▶ _WHAT TO WORK ON_: Gather all lines from the material that contain the word "Ինչպես".

▶ _PROVIDED ENTRIES_:
╭──

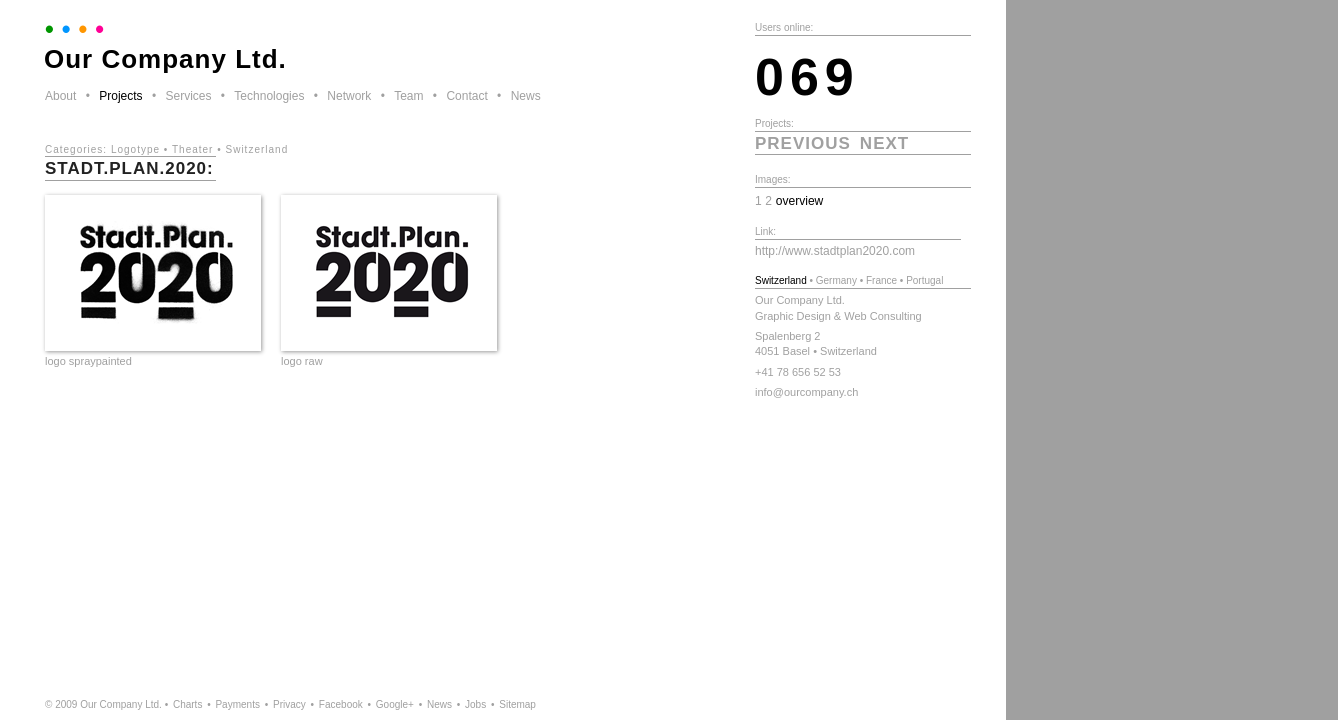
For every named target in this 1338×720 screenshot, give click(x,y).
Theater (192, 149)
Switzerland (257, 149)
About (60, 96)
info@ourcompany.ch (806, 392)
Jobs (475, 704)
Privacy (289, 704)
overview (800, 201)
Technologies (269, 96)
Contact (466, 96)
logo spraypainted (88, 361)
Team (408, 96)
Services (188, 96)
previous (803, 143)
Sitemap (517, 704)
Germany (836, 280)
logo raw (302, 361)
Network (349, 96)
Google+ (395, 704)
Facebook (341, 704)
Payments (237, 704)
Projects (120, 96)
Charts (187, 704)
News (526, 96)
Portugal (924, 280)
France (881, 280)
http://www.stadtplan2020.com (835, 251)
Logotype (135, 149)
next (884, 143)
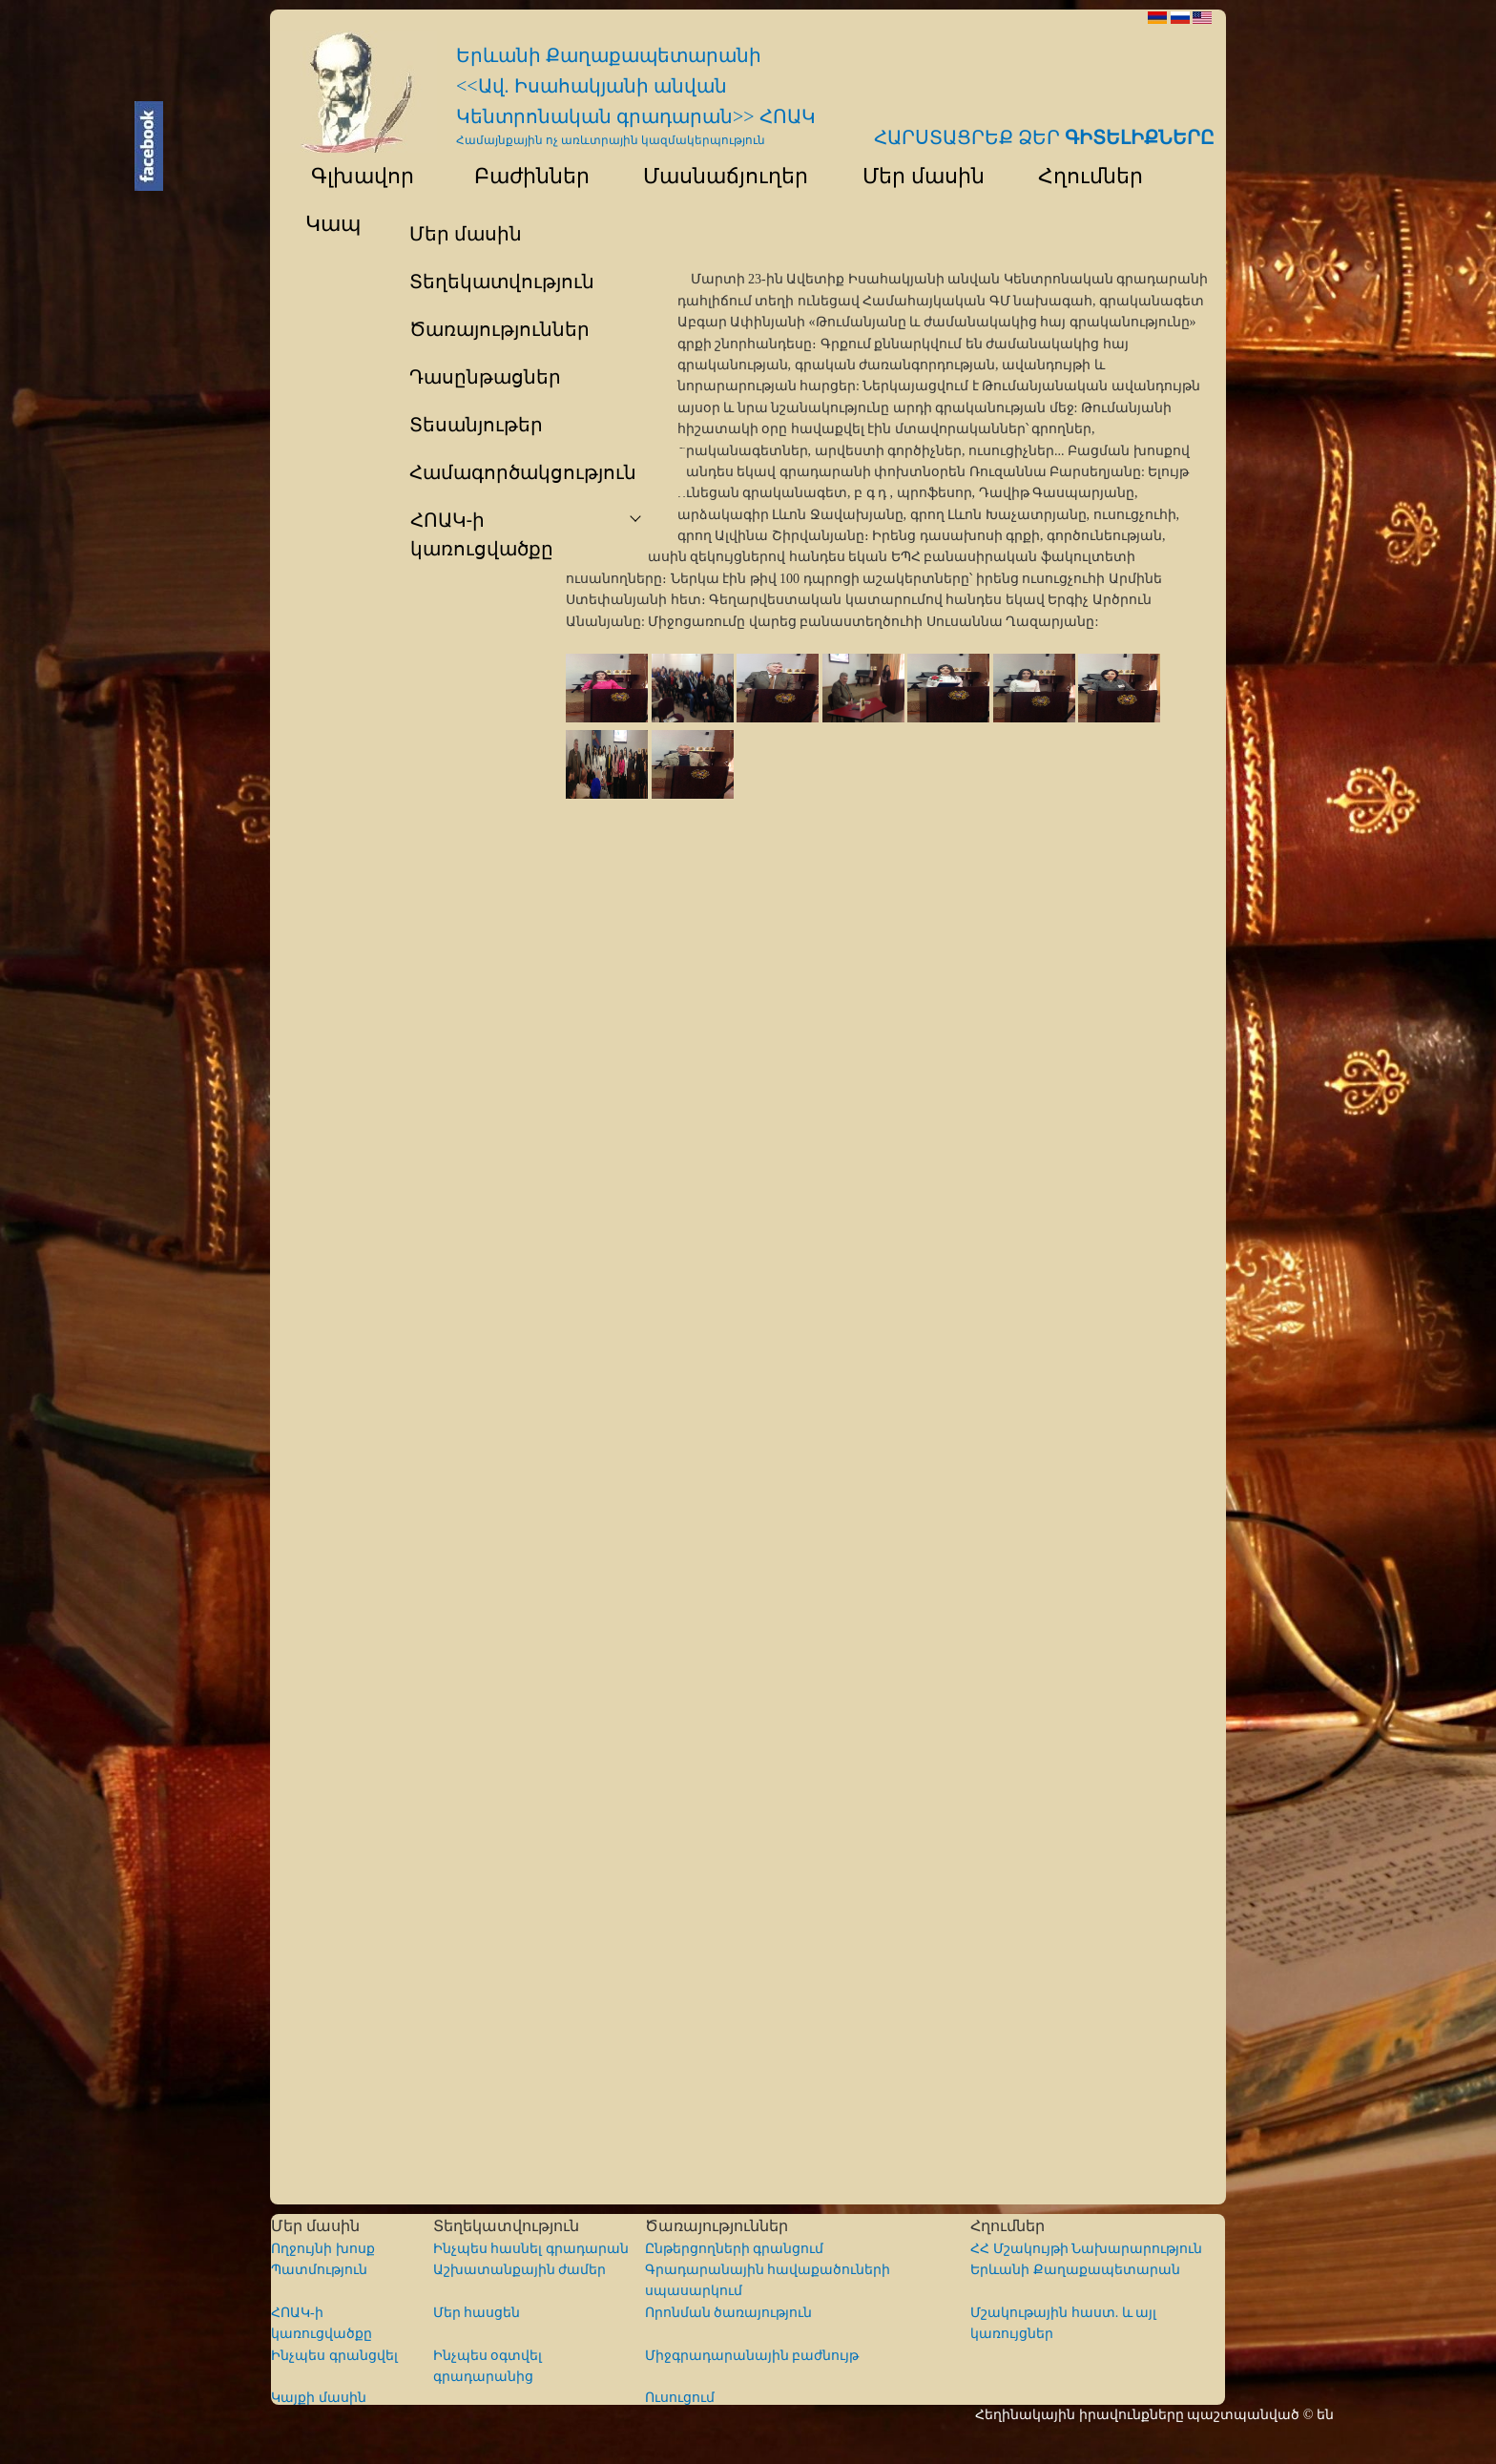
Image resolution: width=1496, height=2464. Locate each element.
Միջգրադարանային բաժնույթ (752, 2356)
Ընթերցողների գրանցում (734, 2249)
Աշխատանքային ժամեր (520, 2270)
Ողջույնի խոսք (323, 2249)
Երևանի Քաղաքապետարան (1075, 2270)
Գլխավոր (351, 176)
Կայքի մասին (318, 2398)
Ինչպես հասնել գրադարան (531, 2249)
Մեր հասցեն (477, 2313)
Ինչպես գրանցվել (334, 2356)
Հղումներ (1082, 176)
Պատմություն (319, 2270)
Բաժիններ (519, 176)
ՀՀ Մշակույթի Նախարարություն (1086, 2249)
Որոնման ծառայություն (729, 2313)
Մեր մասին (914, 176)
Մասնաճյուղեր (717, 176)
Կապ (330, 224)
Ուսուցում (680, 2398)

╰──

▶ _EXERCISE ANSWER_:
Ինչպես հասնել գրադարան (531, 2249)
Ինչպես գրանցվել (334, 2356)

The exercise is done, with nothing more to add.